On 3 July 2013 14:13, Renato Golin renato.golin@linaro.org wrote:
Hi Folks,
I'm running two buildbots here at home and am getting consistent failures from the Pandas because of overheating. I've set up a monitor that will tell me the current CPU temperature and the allowed maximum, and when the bot passes 90%, it shuts itself off.
The problem is that I'm running with heat-sinks and the boards are on top of three fans, so there really isn't much more I can do to solve this problem.
I personally think this is a hardware problem, since everything is in the same die, CPU, GPU and RAM, and the physical dimensions of the chip are quite small. I remember when Intel started overheating (around 486DX66) and the die was huge (more head dissipation), plus RAM and GPU were separate, and it still needed a hefty heat-sink.
It's true that gates are far smaller today, but it's not true that a dual core 1.3GHz + GPU + RAM will produce less heat on a small die than a 66KHz CPU on a huge die, so why anyone think it's a good idea to release a 1+GHz chip without *any* form of heat dissipation is beyond my comprehension.
Modern silicon processes are much more power-efficient than those of the 90s. For example, an old ~500MHz Alpha machine I have readily consumes 90W even when idle. A quad-core Intel i7 typically has a TDP of 130W at full load. That's orders of magnitude more gates clocked at 6x the frequency and still using only marginally more power.
BTW, the RAM is a separate chip mounted on top of the SoC.
Manufacturers only got away with it, so far, because people rarely use 100% of the CPU power for extended periods of time, because ARM devices end up as set-top boxes, mobile phones and tablets.

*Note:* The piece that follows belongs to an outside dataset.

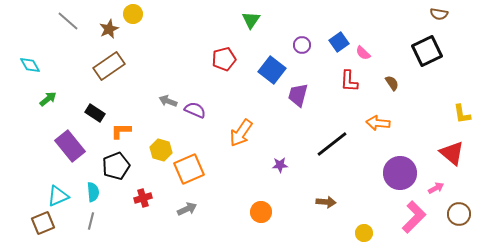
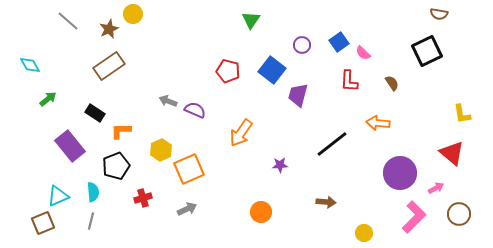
red pentagon at (224, 59): moved 4 px right, 12 px down; rotated 30 degrees clockwise
yellow hexagon at (161, 150): rotated 20 degrees clockwise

However, even those devices will heat up when playing 2 h films or games, and they do have some form of heat sink.
An OMAP4460 will run at 1.2GHz indefinitely without overheating in reasonable ambient temperature. The higher frequencies are only meant to be used in conjunction with (software) thermal management to throttle back if temperature rises.
If you don't have thermal management in the kernel you're running, you need to clamp the clock at a safe value.